Hiutale

Onion boy projects ( 2026-03-28 )

Work on Som has progressed well, i'll summarize below, but my main focus is to look forward, to apply the lessons learned, and expound on the need for a new language at the c level. And bejond that, feelings about Futamuras projection.

Som-st in go

This time, also to save time, i decided on Transpiling, not compiling. I landed on go, mostly because of the built in gc. Rust was thought about (too complicated), while c++ was, although it could have been a good fit. Maybe it should have been crystal, but that didn't come up in time. Progress was fast, currently basics work, like calling, integers, blocks and some primitives.

I tried transpiling because i noticed in the previous iteration that much of the work looked so very simmilar to to a static language. Ie i was translating ruby into what was basically ifs, calls and switch statements. And now i just translated som into the same, just as go text. It really works very well, but there are clear limitations. These might not matter for SOM so much, but will for ruby.

The main problem is that SOM is just a little too simple. Apart from the unfamiliar block syntax, it really is very similar to c++. Ie in the examples and tests there is basically no metaprogramming, no true dynamic behaviour. This is good for the current approach, as i don't think i could extend the transpiling to run-time. So it proves the static language "theory", that a dynamic language needs to be expressed in a lower, static, form. But also points strongly to the need for a new tool, hence this post.

The natural hieracy of languages (the onion part)

I just want to expand on that last point before going forward. For me languages up to now come in distinctly layers varients. (The numers are just for reference, not a definition)

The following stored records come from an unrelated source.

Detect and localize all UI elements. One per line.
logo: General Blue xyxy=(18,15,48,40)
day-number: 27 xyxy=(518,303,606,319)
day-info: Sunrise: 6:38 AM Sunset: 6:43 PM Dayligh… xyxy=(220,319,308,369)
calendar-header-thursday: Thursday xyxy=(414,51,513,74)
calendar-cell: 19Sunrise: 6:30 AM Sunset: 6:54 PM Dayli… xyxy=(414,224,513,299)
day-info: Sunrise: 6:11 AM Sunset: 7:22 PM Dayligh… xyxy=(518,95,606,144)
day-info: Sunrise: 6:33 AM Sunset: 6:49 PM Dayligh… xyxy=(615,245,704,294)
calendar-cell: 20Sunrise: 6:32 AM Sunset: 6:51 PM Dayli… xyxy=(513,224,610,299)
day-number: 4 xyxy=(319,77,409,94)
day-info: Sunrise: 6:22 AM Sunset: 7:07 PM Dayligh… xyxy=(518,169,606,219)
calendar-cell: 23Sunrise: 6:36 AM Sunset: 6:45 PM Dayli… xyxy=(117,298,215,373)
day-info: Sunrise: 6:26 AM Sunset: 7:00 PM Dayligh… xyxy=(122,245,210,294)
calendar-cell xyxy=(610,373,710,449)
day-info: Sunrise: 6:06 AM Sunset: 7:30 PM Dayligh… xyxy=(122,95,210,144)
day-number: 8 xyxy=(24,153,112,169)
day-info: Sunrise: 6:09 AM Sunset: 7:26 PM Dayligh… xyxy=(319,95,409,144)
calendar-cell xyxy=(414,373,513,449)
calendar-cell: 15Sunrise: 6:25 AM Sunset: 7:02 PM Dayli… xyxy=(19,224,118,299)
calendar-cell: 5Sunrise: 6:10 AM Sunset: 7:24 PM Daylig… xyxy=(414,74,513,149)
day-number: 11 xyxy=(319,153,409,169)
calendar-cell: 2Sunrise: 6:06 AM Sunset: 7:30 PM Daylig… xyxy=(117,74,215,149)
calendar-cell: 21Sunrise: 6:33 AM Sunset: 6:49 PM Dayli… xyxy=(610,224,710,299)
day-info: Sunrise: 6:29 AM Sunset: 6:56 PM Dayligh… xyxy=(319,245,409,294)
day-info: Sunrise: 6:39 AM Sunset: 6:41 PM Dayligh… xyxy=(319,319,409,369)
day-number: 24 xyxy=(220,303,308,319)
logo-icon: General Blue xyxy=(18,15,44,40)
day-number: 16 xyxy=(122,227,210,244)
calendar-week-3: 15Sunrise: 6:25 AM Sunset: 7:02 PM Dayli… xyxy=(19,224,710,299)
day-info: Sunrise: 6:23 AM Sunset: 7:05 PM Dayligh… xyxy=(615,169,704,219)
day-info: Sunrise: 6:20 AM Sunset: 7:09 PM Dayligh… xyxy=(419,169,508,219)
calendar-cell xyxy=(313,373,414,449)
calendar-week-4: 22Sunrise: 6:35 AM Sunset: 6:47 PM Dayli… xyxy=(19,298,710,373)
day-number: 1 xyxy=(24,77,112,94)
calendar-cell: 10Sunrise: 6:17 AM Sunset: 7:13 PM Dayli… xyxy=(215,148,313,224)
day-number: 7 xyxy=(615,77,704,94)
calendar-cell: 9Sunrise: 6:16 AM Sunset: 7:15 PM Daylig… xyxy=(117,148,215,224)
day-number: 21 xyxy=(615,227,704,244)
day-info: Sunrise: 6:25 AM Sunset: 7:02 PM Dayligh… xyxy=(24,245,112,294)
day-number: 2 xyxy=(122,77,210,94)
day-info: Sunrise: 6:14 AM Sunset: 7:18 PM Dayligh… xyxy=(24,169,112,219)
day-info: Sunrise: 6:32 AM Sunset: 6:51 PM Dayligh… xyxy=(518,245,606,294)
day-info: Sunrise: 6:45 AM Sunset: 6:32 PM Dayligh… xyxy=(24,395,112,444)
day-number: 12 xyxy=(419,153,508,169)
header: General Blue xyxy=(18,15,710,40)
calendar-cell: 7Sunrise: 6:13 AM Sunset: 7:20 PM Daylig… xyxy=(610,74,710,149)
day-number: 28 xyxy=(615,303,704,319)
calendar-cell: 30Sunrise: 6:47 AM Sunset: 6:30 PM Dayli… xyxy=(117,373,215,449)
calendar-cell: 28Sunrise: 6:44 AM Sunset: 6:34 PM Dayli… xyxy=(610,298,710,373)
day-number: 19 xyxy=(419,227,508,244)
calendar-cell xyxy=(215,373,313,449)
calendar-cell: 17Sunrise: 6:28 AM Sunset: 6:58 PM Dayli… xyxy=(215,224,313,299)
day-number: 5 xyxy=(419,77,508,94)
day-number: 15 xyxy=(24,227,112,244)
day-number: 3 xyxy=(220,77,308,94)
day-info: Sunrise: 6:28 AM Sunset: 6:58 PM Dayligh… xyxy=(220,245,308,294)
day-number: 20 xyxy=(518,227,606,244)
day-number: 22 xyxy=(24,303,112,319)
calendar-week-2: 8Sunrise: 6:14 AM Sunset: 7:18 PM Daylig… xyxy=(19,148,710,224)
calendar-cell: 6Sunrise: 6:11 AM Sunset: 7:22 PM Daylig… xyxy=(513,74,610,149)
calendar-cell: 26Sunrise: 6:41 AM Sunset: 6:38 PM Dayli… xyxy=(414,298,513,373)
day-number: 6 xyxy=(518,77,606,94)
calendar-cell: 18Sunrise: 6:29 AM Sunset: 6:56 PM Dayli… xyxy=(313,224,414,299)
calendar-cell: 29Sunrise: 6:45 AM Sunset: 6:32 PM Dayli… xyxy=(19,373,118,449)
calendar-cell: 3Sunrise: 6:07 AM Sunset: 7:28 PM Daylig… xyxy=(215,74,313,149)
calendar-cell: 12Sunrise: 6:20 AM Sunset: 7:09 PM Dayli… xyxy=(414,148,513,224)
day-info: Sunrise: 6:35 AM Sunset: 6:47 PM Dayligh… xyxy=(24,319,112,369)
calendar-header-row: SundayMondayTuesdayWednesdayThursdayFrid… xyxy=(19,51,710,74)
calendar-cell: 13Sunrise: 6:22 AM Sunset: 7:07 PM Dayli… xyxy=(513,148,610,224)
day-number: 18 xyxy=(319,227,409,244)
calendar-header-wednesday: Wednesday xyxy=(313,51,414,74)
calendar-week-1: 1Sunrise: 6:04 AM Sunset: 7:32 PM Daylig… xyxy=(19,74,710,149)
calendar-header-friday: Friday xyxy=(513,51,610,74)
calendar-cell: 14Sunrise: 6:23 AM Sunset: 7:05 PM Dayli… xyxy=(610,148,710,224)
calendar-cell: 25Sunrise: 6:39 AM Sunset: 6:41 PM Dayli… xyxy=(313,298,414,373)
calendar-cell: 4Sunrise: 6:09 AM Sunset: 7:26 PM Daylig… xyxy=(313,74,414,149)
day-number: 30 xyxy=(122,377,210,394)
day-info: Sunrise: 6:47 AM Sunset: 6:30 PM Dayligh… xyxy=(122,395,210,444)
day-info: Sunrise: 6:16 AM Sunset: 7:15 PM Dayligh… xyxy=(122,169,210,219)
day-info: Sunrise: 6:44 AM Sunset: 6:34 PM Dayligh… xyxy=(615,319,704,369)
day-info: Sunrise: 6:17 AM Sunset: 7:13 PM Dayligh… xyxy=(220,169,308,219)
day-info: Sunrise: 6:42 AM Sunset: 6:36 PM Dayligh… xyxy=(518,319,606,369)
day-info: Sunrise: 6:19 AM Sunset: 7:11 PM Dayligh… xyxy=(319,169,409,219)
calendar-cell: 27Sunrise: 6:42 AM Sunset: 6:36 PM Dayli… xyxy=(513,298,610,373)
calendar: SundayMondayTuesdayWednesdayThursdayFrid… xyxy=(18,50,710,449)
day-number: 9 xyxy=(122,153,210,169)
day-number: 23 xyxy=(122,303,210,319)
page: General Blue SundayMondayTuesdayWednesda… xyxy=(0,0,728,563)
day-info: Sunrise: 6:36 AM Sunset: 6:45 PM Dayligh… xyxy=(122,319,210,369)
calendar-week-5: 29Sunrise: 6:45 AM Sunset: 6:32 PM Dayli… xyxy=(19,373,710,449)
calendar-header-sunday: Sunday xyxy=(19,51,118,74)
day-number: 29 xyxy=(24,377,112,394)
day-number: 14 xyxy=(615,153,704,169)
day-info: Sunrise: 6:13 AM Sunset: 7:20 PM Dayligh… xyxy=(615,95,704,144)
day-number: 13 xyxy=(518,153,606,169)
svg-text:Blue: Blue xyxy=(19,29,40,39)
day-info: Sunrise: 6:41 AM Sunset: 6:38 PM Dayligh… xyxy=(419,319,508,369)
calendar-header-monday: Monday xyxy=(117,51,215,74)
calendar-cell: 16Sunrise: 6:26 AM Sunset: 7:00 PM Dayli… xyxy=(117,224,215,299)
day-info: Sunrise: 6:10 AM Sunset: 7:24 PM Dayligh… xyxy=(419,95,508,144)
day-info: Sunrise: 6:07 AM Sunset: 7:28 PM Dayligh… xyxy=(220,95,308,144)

  • 1 - Binary. Not many program in this anymore, but this is still the lowest level, and the only one for which we actually have physical machines
  • 2 - Assembler, meaning anything that can be directly and unambigously translated into binary. This does not neccessarily have to have an external text representation, but it is a neccessary layer, so we can generate the binary.
  • 3 - Static languages like C, go, rust and soo many others. They translate very directly into assembler. There is no (or hardly any) dynamic behaviou at run-time, no ambiguities.
  • 4 - Dynamic languages like ruby, phython, javascript, smalltalk. No type system (ducks are involved apparently ), dynamic method resolution, closures you can pass around and loading code and changing code at run-time.
  • Up to now, dynamic languages have been interpreted to implement the dynamic nature. The point i want to make is that this is because of the lack in the layer below. Ie, it is perfectly possible to translate a dynamic language into a static one. In fact i claim that it is even neccessary at a mental level to bridge the levels of abstraction. Ie your need to peel the onion one layer at a time. But it has not been done in a real way, ie with two existing languages (like ruby and c, or js and go), because the build system of static languages are not made for it.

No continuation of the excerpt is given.